- Born: 25 June 1893
- Died: 30 April 1964 (aged 70)
- Allegiance: United Kingdom
- Branch: British Army
- Rank: Brigadier
- Unit: Argyll and Sutherland Highlanders
- Commands: 21st (East Africa) Infantry Brigade (1941–43) 26th (East Africa) Infantry Brigade (1941) 1st Battalion, Argyll and Sutherland Highlanders (1937–1939) 1st Battalion, Royal Scots (1918–1919)
- Conflicts: First World War Arab revolt in Palestine Second World War
- Awards: Distinguished Service Order Officer of the Order of the British Empire Mentioned in Despatches Order of the Redeemer (Greece)

= Alan MacDougall Ritchie =

British Army general (1893–1964)

Brigadier Alan MacDougall Ritchie, (25 June 1893 – 30 April 1964) was an officer in the British Army during the First and the Second World Wars.

==Military career==
Ritchie was educated at Highgate School and attended the Royal Military College, Sandhurst, from where he graduated in September 1912.

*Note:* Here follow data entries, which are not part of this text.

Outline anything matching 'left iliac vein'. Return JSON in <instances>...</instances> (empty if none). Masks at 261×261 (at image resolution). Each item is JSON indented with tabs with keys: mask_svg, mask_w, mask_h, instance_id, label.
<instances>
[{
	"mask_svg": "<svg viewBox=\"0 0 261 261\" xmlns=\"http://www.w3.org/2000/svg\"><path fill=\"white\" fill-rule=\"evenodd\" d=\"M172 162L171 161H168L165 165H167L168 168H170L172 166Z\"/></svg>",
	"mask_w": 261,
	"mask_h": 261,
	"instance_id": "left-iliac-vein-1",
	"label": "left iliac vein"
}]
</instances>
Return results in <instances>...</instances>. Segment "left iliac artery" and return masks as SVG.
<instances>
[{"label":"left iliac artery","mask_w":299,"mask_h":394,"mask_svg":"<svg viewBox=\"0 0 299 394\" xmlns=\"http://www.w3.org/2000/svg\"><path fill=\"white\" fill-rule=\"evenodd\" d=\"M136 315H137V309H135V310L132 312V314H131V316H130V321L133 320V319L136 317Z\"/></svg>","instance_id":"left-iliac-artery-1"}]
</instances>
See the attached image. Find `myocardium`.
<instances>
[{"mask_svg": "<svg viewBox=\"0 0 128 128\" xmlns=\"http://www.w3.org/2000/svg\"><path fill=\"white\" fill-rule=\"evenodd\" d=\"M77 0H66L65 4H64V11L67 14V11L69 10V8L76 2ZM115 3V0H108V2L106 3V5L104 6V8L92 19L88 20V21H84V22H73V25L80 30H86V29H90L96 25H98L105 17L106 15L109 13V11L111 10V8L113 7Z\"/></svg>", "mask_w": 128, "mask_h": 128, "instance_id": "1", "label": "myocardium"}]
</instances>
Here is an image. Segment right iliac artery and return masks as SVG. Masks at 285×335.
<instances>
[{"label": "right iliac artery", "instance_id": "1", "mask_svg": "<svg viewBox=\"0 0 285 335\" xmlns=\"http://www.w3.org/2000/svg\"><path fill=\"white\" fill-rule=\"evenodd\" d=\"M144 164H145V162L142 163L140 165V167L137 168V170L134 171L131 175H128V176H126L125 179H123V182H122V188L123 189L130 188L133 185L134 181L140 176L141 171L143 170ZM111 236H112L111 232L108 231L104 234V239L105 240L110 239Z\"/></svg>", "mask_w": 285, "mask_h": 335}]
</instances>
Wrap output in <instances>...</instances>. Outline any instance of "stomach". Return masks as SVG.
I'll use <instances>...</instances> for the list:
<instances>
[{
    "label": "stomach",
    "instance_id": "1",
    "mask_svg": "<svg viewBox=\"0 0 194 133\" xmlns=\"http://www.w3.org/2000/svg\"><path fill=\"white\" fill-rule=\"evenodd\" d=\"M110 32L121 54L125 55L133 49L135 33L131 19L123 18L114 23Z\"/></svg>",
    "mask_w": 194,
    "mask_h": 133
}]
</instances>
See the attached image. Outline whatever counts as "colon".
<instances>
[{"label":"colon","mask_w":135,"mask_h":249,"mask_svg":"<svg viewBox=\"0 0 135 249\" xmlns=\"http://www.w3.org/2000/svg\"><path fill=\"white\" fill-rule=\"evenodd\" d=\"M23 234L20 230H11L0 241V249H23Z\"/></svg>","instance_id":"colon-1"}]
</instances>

During the First World War he was a captain in the Argyll and Sutherland Highlanders, was mentioned in despatches and awarded the Greek Order of the Redeemer.

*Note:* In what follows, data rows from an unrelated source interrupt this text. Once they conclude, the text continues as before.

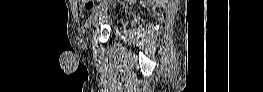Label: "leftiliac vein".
I'll return each mask as SVG.
<instances>
[{
    "instance_id": "obj_1",
    "label": "left iliac vein",
    "mask_w": 263,
    "mask_h": 92,
    "mask_svg": "<svg viewBox=\"0 0 263 92\" xmlns=\"http://www.w3.org/2000/svg\"><path fill=\"white\" fill-rule=\"evenodd\" d=\"M96 6V11H95V16H94V21H96L98 18L102 17V13L104 12V5L102 3V0H97L95 3Z\"/></svg>"
}]
</instances>
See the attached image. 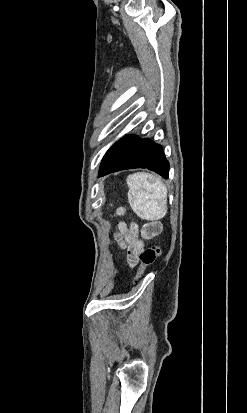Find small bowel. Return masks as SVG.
I'll use <instances>...</instances> for the list:
<instances>
[{"label": "small bowel", "instance_id": "1", "mask_svg": "<svg viewBox=\"0 0 247 413\" xmlns=\"http://www.w3.org/2000/svg\"><path fill=\"white\" fill-rule=\"evenodd\" d=\"M162 231V225L158 221H150L140 228L135 225H128L126 222L118 224V234L116 240L121 248L127 251L128 260L131 265H135L138 260L131 259L132 253L144 249V240H149L157 236ZM129 239L134 241L129 243Z\"/></svg>", "mask_w": 247, "mask_h": 413}]
</instances>
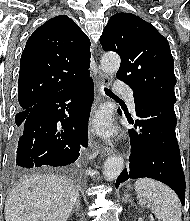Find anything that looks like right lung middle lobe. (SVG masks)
I'll use <instances>...</instances> for the list:
<instances>
[{
  "label": "right lung middle lobe",
  "mask_w": 190,
  "mask_h": 221,
  "mask_svg": "<svg viewBox=\"0 0 190 221\" xmlns=\"http://www.w3.org/2000/svg\"><path fill=\"white\" fill-rule=\"evenodd\" d=\"M25 119V112L22 111V112H19L16 116H15V122H16V125L19 127L22 125L23 121Z\"/></svg>",
  "instance_id": "1"
}]
</instances>
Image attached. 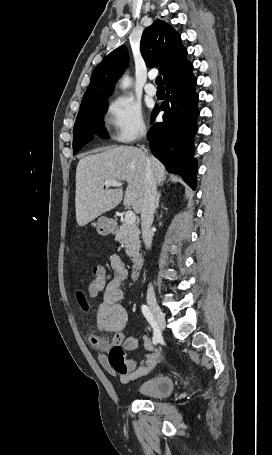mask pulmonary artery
<instances>
[{
    "label": "pulmonary artery",
    "instance_id": "obj_1",
    "mask_svg": "<svg viewBox=\"0 0 272 455\" xmlns=\"http://www.w3.org/2000/svg\"><path fill=\"white\" fill-rule=\"evenodd\" d=\"M149 78H150V79H153L154 76H153V75H150ZM145 92H146L147 95H149V96H155L156 93H157V90H156V88H155V86H154L153 84L147 83V84L145 85Z\"/></svg>",
    "mask_w": 272,
    "mask_h": 455
}]
</instances>
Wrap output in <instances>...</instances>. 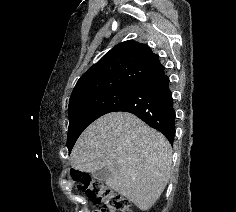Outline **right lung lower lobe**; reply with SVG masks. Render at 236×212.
I'll return each mask as SVG.
<instances>
[{
    "label": "right lung lower lobe",
    "mask_w": 236,
    "mask_h": 212,
    "mask_svg": "<svg viewBox=\"0 0 236 212\" xmlns=\"http://www.w3.org/2000/svg\"><path fill=\"white\" fill-rule=\"evenodd\" d=\"M114 111L129 112L138 116L150 127L163 133L173 144L175 110L170 81L163 65L144 76L133 88L130 96Z\"/></svg>",
    "instance_id": "98d812e1"
}]
</instances>
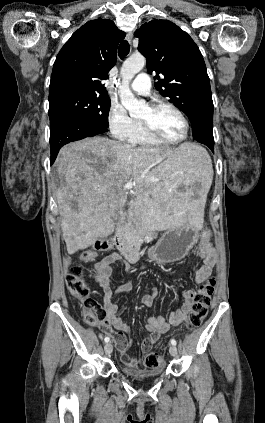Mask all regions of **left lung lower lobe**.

Ritchie was appointed commanding officer of the 1st Battalion, Royal Scots from 1918 to 1919 and of the 1st Battalion, Argyll and Sutherland Highlanders in 1937. He was awarded a Distinguished Service Order for service in Palestine in 1939, and became commander of the 26th (East Africa) Infantry Brigade and the 21st (East Africa) Infantry Brigade in the King's African Rifles during the East African Campaign. As commander of the 21st (East Africa) Brigade (11th African Division), Ritchie was detached to 1st South African Division from 27 February until 6 April and, thereafter, to the 12th African Division.

His younger brother, Neil, also served in the Army and rose to command Eighth Army in the North African Campaign.

==Later life==
Ritchie was Assistant Commissioner in Chief of the St John Ambulance Brigade from 1950 to 1957 and was appointed an Officer of the Order of the British Empire in the 1958 Birthday Honours.